One-size-fits-all rulemaking has thus created an uneven playing field, to the particular disadvantage of regional banks. The largest banks can bring their vast resources to bear in addressing these new measures of oversight, while the smallest banks escape many of the most punitive regulations altogether. This arbitrary approach confers, as well, a distinct benefit on an emerging class of nonbank lenders—a group indirectly empowered by regulation that has ensnared traditional banks. These lenders have subsequently capitalized fully on the cost advantage resulting from their lesser regulatory burden. Such firms participate in many facets of banking.

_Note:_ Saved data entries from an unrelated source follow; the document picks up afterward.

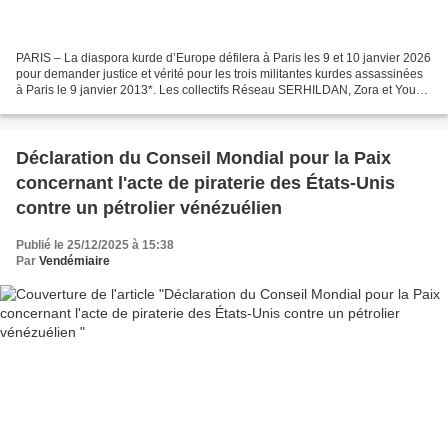
PARIS – La diaspora kurde d’Europe défilera à Paris les 9 et 10 janvier 2026
pour demander justice et vérité pour les trois militantes kurdes assassinées
à Paris le 9 janvier 2013*. Les collectifs Réseau SERHILDAN, Zora et Young
Struggle appellent à former...
Déclaration du Conseil Mondial pour la Paix
concernant l'acte de piraterie des États-Unis
contre un pétrolier vénézuélien
Publié le 25/12/2025 à 15:38
Par
Vendémiaire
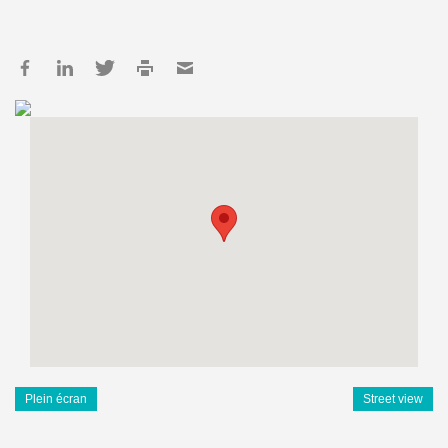
Plein écran
Street view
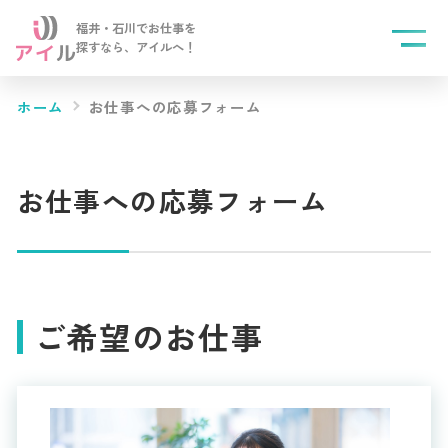
福井・石川でお仕事を
探すなら、
アイルへ！
ホーム
お仕事への応募フォーム
お仕事への応募フォーム
ご希望のお仕事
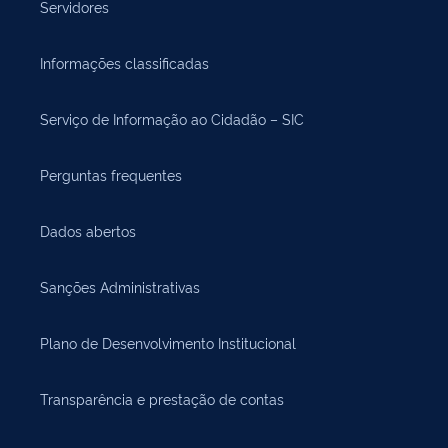
Servidores
Informações classificadas
Serviço de Informação ao Cidadão – SIC
Perguntas frequentes
Dados abertos
Sanções Administrativas
Plano de Desenvolvimento Institucional
Transparência e prestação de contas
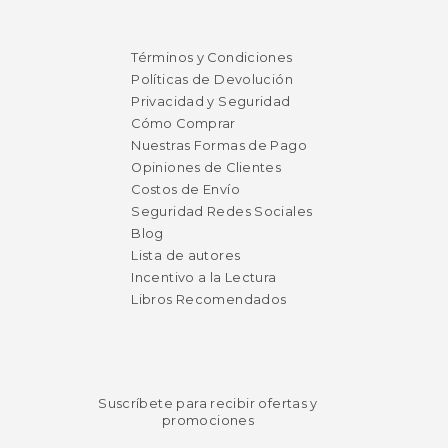
Términos y Condiciones
Políticas de Devolución
Privacidad y Seguridad
Cómo Comprar
Nuestras Formas de Pago
Opiniones de Clientes
Costos de Envío
Seguridad Redes Sociales
Blog
Lista de autores
Incentivo a la Lectura
Libros Recomendados
Suscríbete para recibir ofertas y
promociones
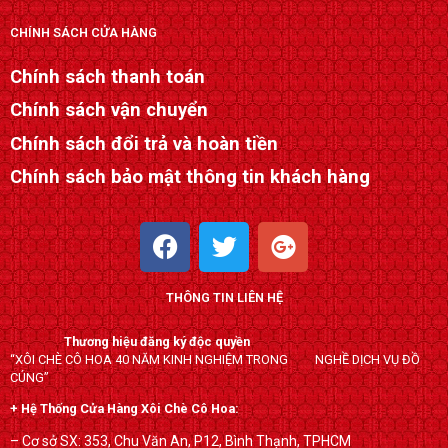
CHÍNH SÁCH CỬA HÀNG
Chính sách thanh toán
Chính sách vận chuyển
Chính sách đổi trả và hoàn tiền
Chính sách bảo mật thông tin khách hàng
F
T
G
a
w
o
c
i
o
THÔNG TIN LIÊN HỆ
e
t
g
b
t
l
Thương hiệu đăng ký độc quyền
o
e
e
“XÔI CHÈ CÔ HOA 40 NĂM KINH NGHIỆM TRONG NGHỀ DỊCH VỤ ĐỒ
o
r
-
CÚNG”
k
p
+ Hệ Thống Cửa Hàng Xôi Chè Cô Hoa:
l
– Cơ sở SX: 353, Chu Văn An, P12, Bình Thạnh, TPHCM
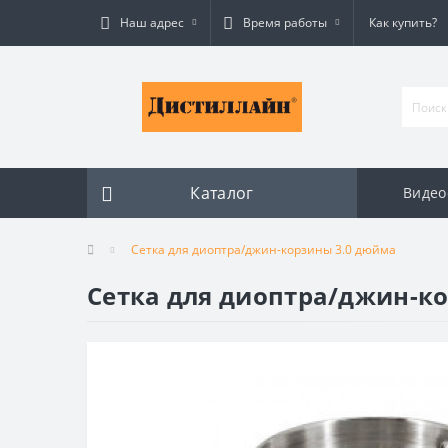
Наш адрес
Время работы
Как купить?
Каталог
Видео
Сетка для диоптра/джин-корзины 3.0 дюйма
Сетка для диоптра/джин-к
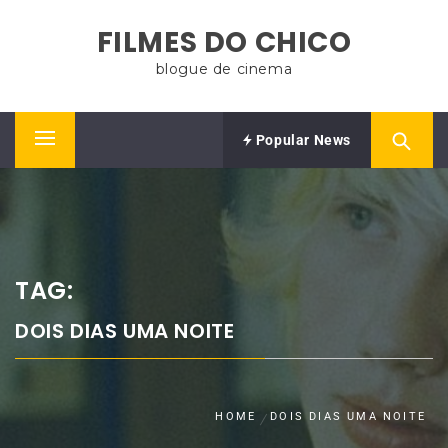
Skip
FILMES DO CHICO
to
content
blogue de cinema
Popular News
Primary
Menu
TAG:
DOIS DIAS UMA NOITE
HOME
DOIS DIAS UMA NOITE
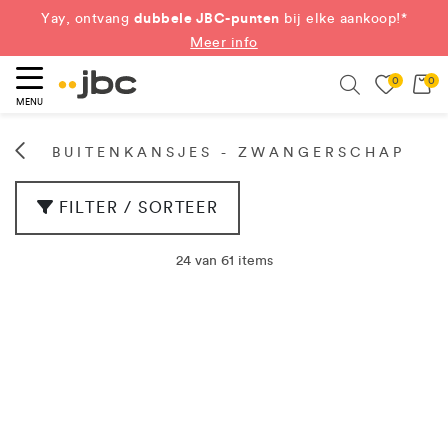
dubbele JBC-punten
Yay, ontvang
bij elke aankoop!*
Meer info
0
0
eken
Search
MENU
BUITENKANSJES - ZWANGERSCHAP
FILTER / SORTEER
24 van 61 items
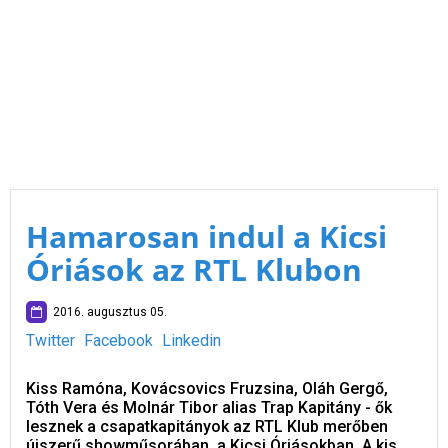
Hamarosan indul a Kicsi
Óriások az RTL Klubon
2016. augusztus 05.
Twitter
Facebook
Linkedin
Kiss Ramóna, Kovácsovics Fruzsina, Oláh Gergő,
Tóth Vera és Molnár Tibor alias Trap Kapitány - ők
lesznek a csapatkapitányok az RTL Klub merőben
újszerű showműsorában, a Kicsi Óriásokban. A kis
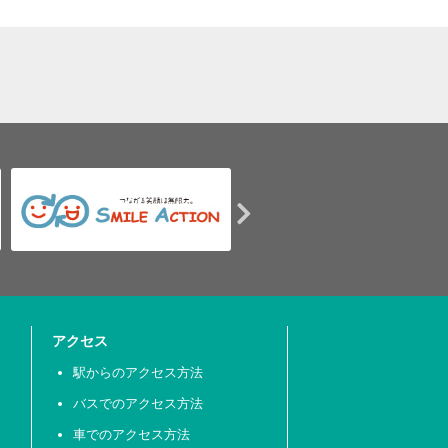
アクセス
駅からのアクセス方法
バスでのアクセス方法
車でのアクセス方法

To understand the damage, consider mortgage banking, where nonbanks originate more than half of new U.S. residential mortgage loans, compared with just 9% seven years ago.
Regional banks are penalized at the starting line, paying dearly to try to narrow the gap but not always succeeding. At M&T, our own estimated cost of complying with regulation has increased from $90 million in 2010 to $440 million in 2016, representing nearly 15% of our total operating expenses. These monetary costs are exacerbated by the toll they take on our human capital. Hundreds of M&T colleagues have logged tens of thousands of hours navigating an ever more entangled web of concurrent examinations from an expanding roster of regulators. During 2016 alone, M&T faced 27 different examinations from six regulatory agencies. Examinations were ongoing during 50 of the 52 weeks of the year, with as many as six exams occurring simultaneously. In advance of these reviews, M&T received more than 1,200 distinct requests for information, and provided more than 225,000 pages of documentation in response.
The on-site visits themselves were accompanied by an additional, often duplicative, 2,500 requests that required more than 100,000 pages to fulfill—a level of industry that, beyond being exhausting, inhibits our ability to invest in our franchise and meet the needs of our customers. The sheer magnitude of this cost and requisite management focus diverted to compliance with expanding regulations overextends traditional banks’ finite resources—thereby hindering their ability to introduce new products and technologies, or pursue other projects that might be in the best of interests of their shareholders, customers and communities. But as substantial as the compliance cost burden may be, regulatory consequences extend far beyond mere dollars and hours. Regulation has altered the fundamental underpinnings of traditional banking activities, including prudent decision-making regarding lending and, ultimately, the efficient allocation of capital.